At heart, cynicism is cowardice. It’s capitulation. Giving up. Letting the wrong people win without a fight. And the more cynical we become, the more dead and useless we become. If all we’re going to do is scowl and curse at those who are polluting our world with noise and smoke, we might as well get on the melting ice floes and make some room.
And this brings me, at last, to my point. There will always be those who will try to take what they can get away with. So long as greed exists, there will be those soulless voids who serve it at the expense of all others. There will be those who try to subjugate, intimidate, rape, kill, and torture. These people absolutely depend upon a population disinterested or distracted enough to let it happen. They rely on us to stay cynical, believing this world does not belong to us, and that it’s just how things are.
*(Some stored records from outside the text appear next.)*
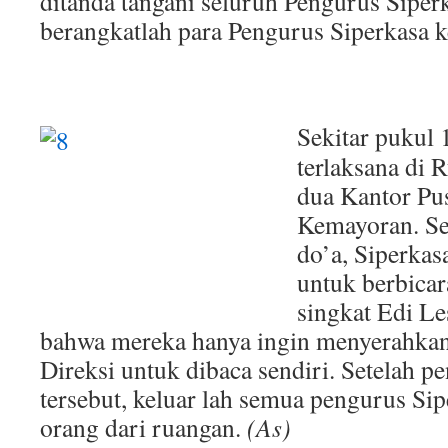
ditanda tangani seluruh Pengurus Siper
berangkatlah para Pengurus Siperkasa k
Sekitar pukul
terlaksana di 
dua Kantor Pu
Kemayoran. Se
do’a, Siperkas
untuk berbicar
singkat Edi L
bahwa mereka hanya ingin menyerahkan
Direksi untuk dibaca sendiri. Setelah p
tersebut, keluar lah semua pengurus Si
orang dari ruangan.
(As)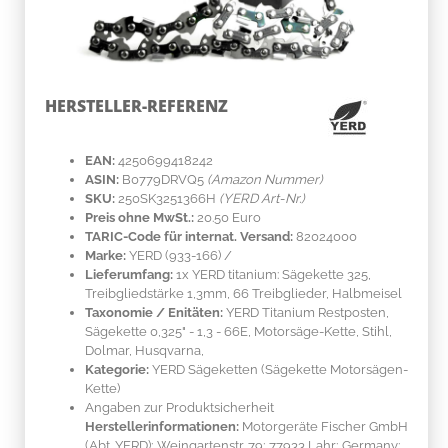
HERSTELLER-REFERENZ
EAN:
4250699418242
ASIN:
B0779DRVQ5
(Amazon Nummer)
SKU:
250SK3251366H
(YERD Art-Nr.)
Preis ohne MwSt.:
20.50 Euro
TARIC-Code für internat. Versand:
82024000
Marke:
YERD
(933-166)
/
Lieferumfang:
1x YERD titanium: Sägekette 325,
Treibgliedstärke 1,3mm, 66 Treibglieder, Halbmeisel
Taxonomie / Enitäten:
YERD Titanium Restposten,
Sägekette 0,325" - 1,3 - 66E, Motorsäge-Kette, Stihl,
Dolmar, Husqvarna,
Kategorie:
YERD Sägeketten (Sägekette Motorsägen-
Kette)
Angaben zur Produktsicherheit
Herstellerinformationen:
Motorgeräte Fischer GmbH
(Abt. YERD); Weingartenstr. 79; 77933 Lahr; Germany;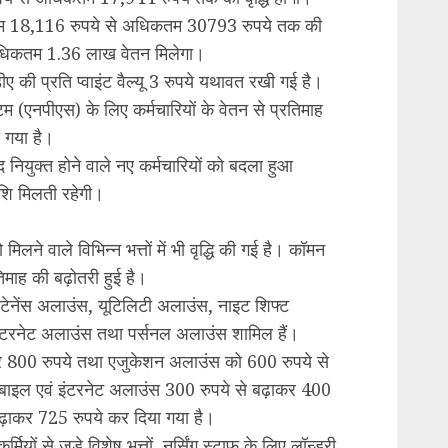
्यूनतम 18,116 रुपये से अधिकतम 30793 रुपये तक की
 अधिकतम 1.36 लाख वेतन मिलेगा।
ीए की प्रति प्वाइंट वैल्यू 3 रुपये यथावत रखी गई है।
 (एनपीएस) के लिए कर्मचारियों के वेतन से प्रतिमाह
 गया है।
ियुक्त होने वाले नए कर्मचारियों को बदला हुआ
शि मिलती रहेगी।
लने वाले विभिन्न भत्तों में भी वृद्धि की गई है। कॉमन
माह की बढ़ोतरी हुई है।
 मेंटेनेंस अलाउंस, यूटिलिटी अलाउंस, नाइट शिफ्ट
ंटरनेट अलाउंस तथा पर्सनल अलाउंस शामिल हैं।
र 800 रुपये तथा एजुकेशन अलाउंस को 600 रुपये से
ोबाइल एवं इंटरनेट अलाउंस 300 रुपये से बढ़ाकर 400
ढ़ाकर 725 रुपये कर दिया गया है।
यों से जुड़े विशेष भत्तों, नर्सिंग स्टाफ के लिए लॉन्ड्री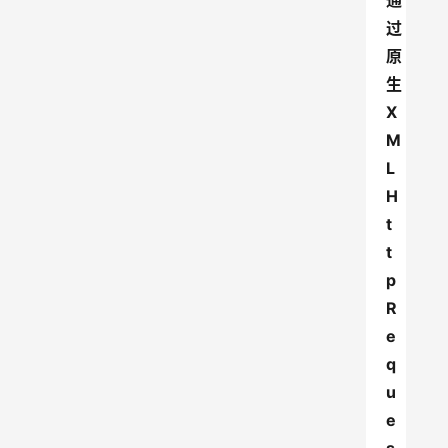
通
过
原
生 
X
M
L
H
t
t
p
R
e
q
u
e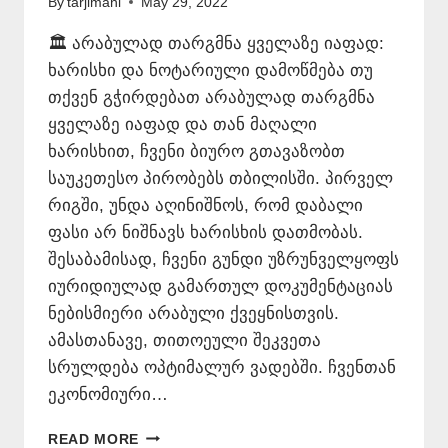
By
tarjimani
May 29, 2022
🏛️ არაბულად თარგმნა ყველაზე იაფად:
ხარისხი და ნოტარიული დამოწმება თუ
თქვენ გჭირდებათ არაბულად თარგმნა
ყველაზე იაფად და თან მაღალი
ხარისხით, ჩვენი ბიურო გთავაზობთ
საუკეთესო პირობებს თბილისში. პირველ
რიგში, უნდა აღინიშნოს, რომ დაბალი
ფასი არ ნიშნავს ხარისხის დათმობას.
შესაბამისად, ჩვენი გუნდი უზრუნველყოფს
იურიდიულად გამართულ დოკუმენტაციას
ნებისმიერი არაბული ქვეყნისთვის.
ამასთანავე, თითოეული შეკვეთა
სრულდება ოპტიმალურ ვადებში. ჩვენთან
ეკონომიური…
ᲐᲠᲐᲑᲣᲚᲐᲓ
READ MORE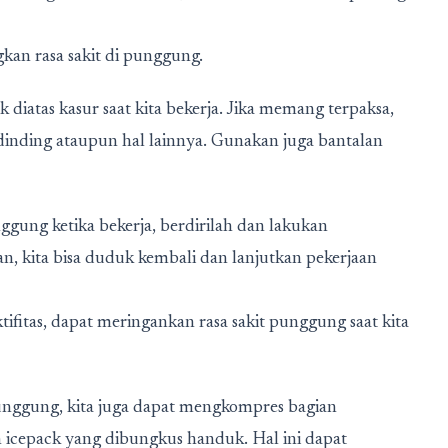
kan rasa sakit di punggung.
diatas kasur saat kita bekerja. Jika memang terpaksa,
 dinding ataupun hal lainnya. Gunakan juga bantalan
ggung ketika bekerja, berdirilah dan lakukan
n, kita bisa duduk kembali dan lanjutkan pekerjaan
fitas, dapat meringankan rasa sakit punggung saat kita
punggung, kita juga dapat mengkompres bagian
icepack yang dibungkus handuk. Hal ini dapat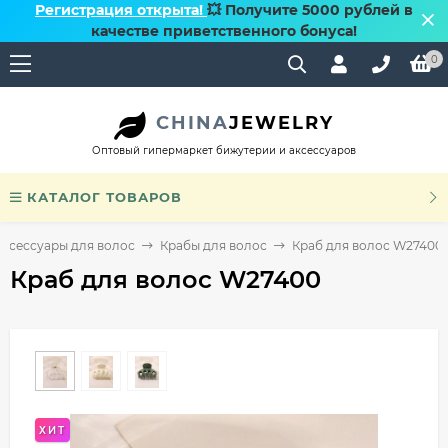
Регистрация открыта!
💥 Получите 5000 рублей в
качестве приветственного бонуса!
0
CHINA
JEWELRY
Оптовый гипермаркет бижутерии и аксессуаров
КАТАЛОГ ТОВАРОВ
Аксессуары для волос
Крабы для волос
Краб для волос W27400
Краб для волос W27400
ХИТ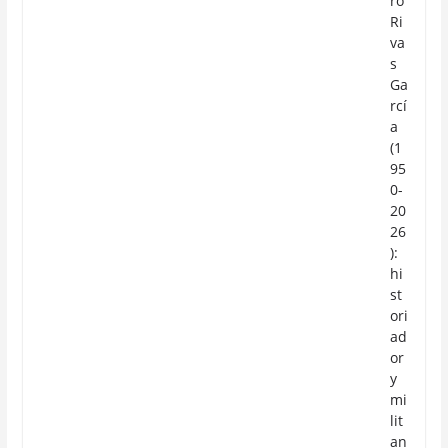
ro
Ri
va
s
Ga
rcí
a
(1
95
0-
20
26
):
hi
st
ori
ad
or
y
mi
lit
an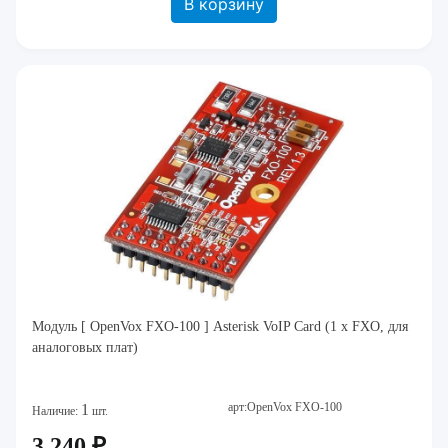
В корзину
Модуль [ OpenVox FXO-100 ] Asterisk VoIP Card (1 x FXO, для
аналоговых плат)
арт:OpenVox FXO-100
1
Наличие:
шт.
3 240 ₽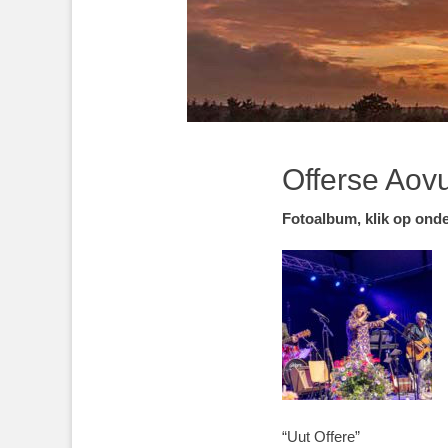
Offerse Aov
Fotoalbum, klik op ond
“Uut Offere”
It’s hard to imagine what Dr. King faced as a leader of the African-American Civil Rights Movement in the 60s. It’s even harder to imagine someone with greater cause to be cynical. There must’ve been many nights when the doubts were crushing, that real change would not last, if it came at all. The risk to self, family, and friends for an uncertain goal…most would have left it, I think.
Risking all to erase division, to unite as one people…that is greatness. It’s inspiring when you see it. Not the false, jingoistic versions Hollywood loves to sling out, but the total commitment to an ideal that uplifts all people, even if it means not seeing it realized in your lifetime.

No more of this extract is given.